The scones were just terrible. And I didn’t know why. I had kneaded the dough ten times, just to be safe, and I had measured everything because, in those days, I did (I mostly don’t anymore, infuriating anyone attempting to help me). But Samia had one bite and said, “Thanks!” and walked away, while my husband, adoring anything freshly baked, ate the other three. That’s the thing. The recipe made about four scones. I reread it so often the page grew tattered. I made it a second time, the following Sunday. Samia wandered into the kitchen, and said, I think, “Why are you making those again?”
I didn’t know why. I repeat that phrase in the shop all the time. People come in and think there was a big honking grand design behind Podunk, but people are wrong. My husband called us the “amateur olympics,” and frequently reminded newcomers to the place that I wasn’t professionally trained. “All we do is make it fresh every single day,” he’d say. “That’s absolutely our only claim of any kind.” And I’d spent the first year of Podunk feeling like I was at a very pricey bake sale with a huge overhead. The most expensive bake sale of all time. And while we’re at it, let’s make the whole family show up and hang around while no one comes to the bake sale.
But I kept making the scones, with a little more of this and a little less of that, and Samia and Karim became enamored of the scent of them, each Sunday, and we added more jams, and cut some raspberries and honey into sweet butter one week, and we all got so accustomed to fresh scones that I lost track of whether they were any good or not. They were hot out of the oven, and they never had time to cool before they were eaten.
I doubled the recipe, thinking we could eat the leftovers the next day, but no. Scones have a three-hour window, if that. When people try to buy a bunch of scones to take home, I start protesting. At first they think it is humility, and then they discover I am serious. I hate scones the next day. I shudder when I see packaged scones in supermarkets. I just can’t. My daughter, now 22, will see people “saving” their scones for later, and shake her head.
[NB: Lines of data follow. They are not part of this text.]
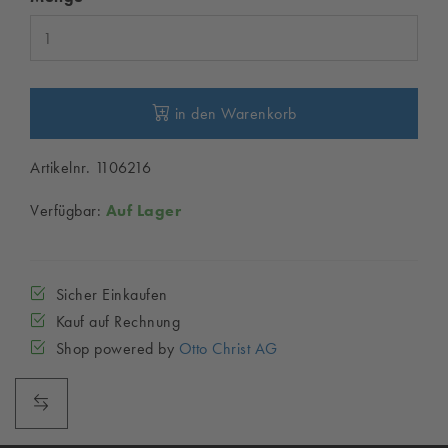
in den Warenkorb
Artikelnr. 1106216
Verfügbar:
Auf Lager
Sicher Einkaufen
Kauf auf Rechnung
Shop powered by
Otto Christ AG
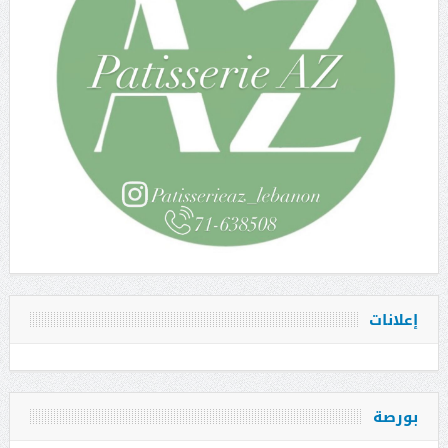
إعلانات
بورصة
We’ve always called her the little troublemaker, endearingly, of course. I often tell customers about one of the last conversations we had, before we started trudging up and down the streets of New York, gazing at “For Lease” signs. We didn’t “start” Podunk or even launch it. There was no epiphany, no moment of truth. Just as the onset of winter is gradual, beginning, perhaps, with the unfurling of buds in spring, so was the onset of this little tearoom. If there was a moment, though, when I finally realized that many things were wrong with the way life was, Samia put it into words. Disappointed for the hundredth time that I would be home late from work, she said she wished that I would quit.
“What do you think I should do instead?”
“I don't know.”
“You know that people work, sometimes, because they need money, right?” I explained, hoping that her nine-year-old's common sense would kick in.
“You could do something else. We could all do it together,” she said.
“Like what?”
“Like a bakery,” she said. “We could go live in a bakery, and we could have tea and things whenever we want.” She wasn't pulling this idea out of the blue, though both my husband and I gave her credit for reminding us, at a critical moment, that we had often joked about chucking it all aside and opening a little place of our own.
The very first time I dared to quadruple the recipe for scones was the day we turned around the “Open” sign at Podunk, on August 31, 2002. It was five o’clock in the afternoon, because a water main on the street had been broken and we’d had no water all day. But we were determined to open in August, and so we did. There were hot scones, cupcakes, cardamom cake, Uncle Hat bars, and a few different cookies. We made $97, and most of that was in scones.